Ignoro si José Eustasio Rivera tuvo conciencia del éxito que conocería finalmente su obra, y del lugar que estaba destinado a ocupar en las letras americanas. Lo que sí le hubiera sido difícil imaginar es que La vorágine, traducida al francés, lograría un verdadero triunfo de librería, veinticinco años después, situándose en la categoría de auténtico best seller. Todas las revistas y periódicos literarios de Francia se han ocupados, en estos días, de La vorágine calificándola de obra extraordinario. Dentro de la boga que disfruta en Europa, en estos momentos, el libro latinoamericano ―Jorge Icaza, Ciro Alegría, Jorge Amado―; en los días que Roger Callois está lanzando, por cuenta de las ediciones de la Nouvelle Revue Francaise, su colección “La Cruz del Sur”, el libro de José Eustasio Rivera aparece como un acontecimiento literario que mantiene la vista de muchos lectores de la otra orilla del Océano, fija en la literatura de expresión americana.
Ahora bien: este triunfo entraña una gran lección para nosotros. En estos últimos años hemos visto a muchos hombres novelistas nuestros torturados por el afán de forjar personajes de una complejidad ajena a los caracteres que podían hallar en su campo de observación. Es decir que, desconcertados por una cierta entereza de temperamentos, por la presencia, en los hombres observados, de virtudes o defectos fuertemente acusados, parecían añorar las complejidades de ciertos tipos creados por la novela europea, cierto intelectualismo, siempre manifiesto en los personajes de Huxley, por ejemplo. Había en ellos como una añoranza de Enfant terribles, de Stravoguine, de Spandrell o de Albertina ―por no conocer todavía el maravilloso monstruo de Adrián Leverkuhn. Y, por lo mismo, notábamos a menudo un desajuste entre el hombre y el ambiente, entre los caracteres y el paisaje. En más de una obra, los personajes hablaban artificialmente, como temiendo mostrar sus impulsos profundos, originándose, con su presencia en marcos conocidos, una penosa sensación de falsedad. En una palabra: se tenia miedo al “personaje de una sola pieza”, tan característico de nuestras tierras.
Lo interesante ahora, con el éxito de La vorágine en Europa, es observar que una de las cosas más alabadas por los críticos es la entereza, la fuerza elemental, instintiva, impulsiva de los caracteres.

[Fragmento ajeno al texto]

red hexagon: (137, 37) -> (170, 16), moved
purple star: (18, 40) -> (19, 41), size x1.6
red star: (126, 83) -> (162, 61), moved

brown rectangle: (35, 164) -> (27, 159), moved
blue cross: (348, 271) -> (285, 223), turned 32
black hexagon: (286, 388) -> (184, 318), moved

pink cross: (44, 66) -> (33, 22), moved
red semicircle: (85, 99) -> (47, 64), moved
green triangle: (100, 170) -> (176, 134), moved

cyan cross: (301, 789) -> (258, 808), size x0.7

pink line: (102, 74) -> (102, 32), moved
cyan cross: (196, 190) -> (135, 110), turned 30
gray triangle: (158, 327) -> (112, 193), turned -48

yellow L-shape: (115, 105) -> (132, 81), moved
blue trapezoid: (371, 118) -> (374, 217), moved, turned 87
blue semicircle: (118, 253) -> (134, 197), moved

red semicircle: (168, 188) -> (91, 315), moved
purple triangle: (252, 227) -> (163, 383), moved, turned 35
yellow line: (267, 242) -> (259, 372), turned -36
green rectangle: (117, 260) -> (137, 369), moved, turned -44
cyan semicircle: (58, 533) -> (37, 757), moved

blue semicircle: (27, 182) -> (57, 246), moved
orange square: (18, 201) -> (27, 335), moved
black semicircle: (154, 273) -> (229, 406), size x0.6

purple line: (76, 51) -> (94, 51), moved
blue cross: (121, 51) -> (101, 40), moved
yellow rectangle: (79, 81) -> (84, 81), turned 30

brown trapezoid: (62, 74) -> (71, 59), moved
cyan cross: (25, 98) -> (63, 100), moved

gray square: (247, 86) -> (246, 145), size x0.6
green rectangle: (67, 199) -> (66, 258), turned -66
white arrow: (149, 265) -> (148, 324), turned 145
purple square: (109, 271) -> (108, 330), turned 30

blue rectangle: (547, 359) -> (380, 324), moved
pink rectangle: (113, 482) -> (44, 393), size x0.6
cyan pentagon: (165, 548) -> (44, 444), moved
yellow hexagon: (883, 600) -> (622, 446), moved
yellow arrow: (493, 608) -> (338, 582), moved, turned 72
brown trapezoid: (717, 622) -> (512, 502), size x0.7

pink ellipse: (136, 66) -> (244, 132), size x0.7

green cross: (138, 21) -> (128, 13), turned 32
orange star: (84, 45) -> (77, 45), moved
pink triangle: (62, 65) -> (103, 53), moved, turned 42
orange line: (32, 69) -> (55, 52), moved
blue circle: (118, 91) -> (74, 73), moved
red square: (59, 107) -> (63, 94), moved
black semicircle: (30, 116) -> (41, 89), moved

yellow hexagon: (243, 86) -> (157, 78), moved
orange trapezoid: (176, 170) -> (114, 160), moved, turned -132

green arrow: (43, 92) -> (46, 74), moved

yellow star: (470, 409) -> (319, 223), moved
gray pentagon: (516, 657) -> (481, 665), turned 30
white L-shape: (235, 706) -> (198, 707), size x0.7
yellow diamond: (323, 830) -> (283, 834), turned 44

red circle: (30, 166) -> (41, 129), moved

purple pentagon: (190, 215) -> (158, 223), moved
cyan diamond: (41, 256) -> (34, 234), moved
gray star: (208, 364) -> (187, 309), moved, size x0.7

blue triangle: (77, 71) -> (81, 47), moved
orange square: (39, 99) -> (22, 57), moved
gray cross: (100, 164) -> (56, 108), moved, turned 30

Lejos de creer que un Arturo Cova tenga que comportarse a la manera de un héroe de Proust, esos críticos estiman que una de las virtudes de esta novela esta precisamente en mostrarnos personajes “tallados de una sola pieza”, bullentes de vida como la naturaleza que los circunda, lanzados a la tragedia que les toca padecer, como son arrojados el Bueno, el Malo, el Pérfido, el Grotesco, el Villano, el Virtuoso, el Magnánimo, al borde de la tragedia shakesperiana. En la selva de La vorágine los personajes empeñados a fondo en un juego de vida o muerte, se transforman en una protagonización de las grandes pasiones, de los grandes instintos, del hombre. De ahí, tal vez, una de las razones del “clasicismo” americano de la novela de José Eustasio Rivera. Clasicismo que la hace inteligible a todos los lectores de la tierra, por cuanto se funda en una expresión de sentimientos universales y eternos ― sentimientos que nuestra manera de vivir, nuestra idiosincrasia, nuestro cotidiano contacto con factores telúricos, naturales, populares, mantienen libres, todavía, de ciertas pátinas intelectuales.
“Hemos de hallar lo universal en las entrañas de lo local; y lo eterno en lo pasajero y circunscrito” ˗decía Don Miguel de Unamuno.